Des citoyens protégés mais sans contrôle

Aux yeux de la CNIL, la Commission Nationale Informatique et Libertés qui a pour mission de protéger notre vie privée, et dans l’esprit du RGPD, nos données sont une extension de notre intimité et nous confèrent des droits. Nous pouvons par exemple accepter ou refuser que nos croyances religieuses, notre orientation sexuelle ou nos convictions politiques soient connues et utilisées par des organisations, qu’elles soient publiques ou privées.

Au niveau français, de nouveaux droits sont venus aussi renforcer nos prérogatives. La loi Lemaire instaure notamment le droit à l’oubli pour les mineurs, qui permet d’effacer les publications compromettantes publiées sur les réseaux sociaux pendant l’adolescence, ou le droit à la mort numérique, qui permet de décider du sort de nos comptes en ligne après notre mort.

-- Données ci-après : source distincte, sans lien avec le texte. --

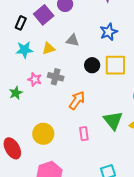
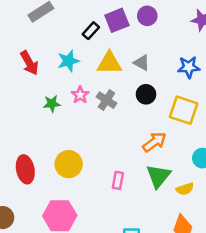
black rectangle: (21, 23) -> (91, 31), moved
yellow triangle: (49, 49) -> (109, 63), size x1.5
cyan star: (24, 50) -> (68, 61), moved, turned -30
black circle: (92, 65) -> (146, 94), moved
orange arrow: (77, 100) -> (154, 142), moved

Tous ces droits viennent contrebalancer les rapports de force inégaux que nous avons avec les géants de l’internet qui financent leurs services « gratuits » en vendant nos données personnelles aux annonceurs. Les entreprises ont tout de même des obligations, notamment celle de transparence qui les oblige à informer les personnes dont ils collectent les données des usages qu’ils en font. Elles doivent renouveler cette information chaque fois qu’elles changent l’utilisation de ces données. C’est évidemment une avancée, mais concrètement cette obligation risque de noyer les internautes sous un flot d’informations sans leur donner de réelle emprise sur le sujet.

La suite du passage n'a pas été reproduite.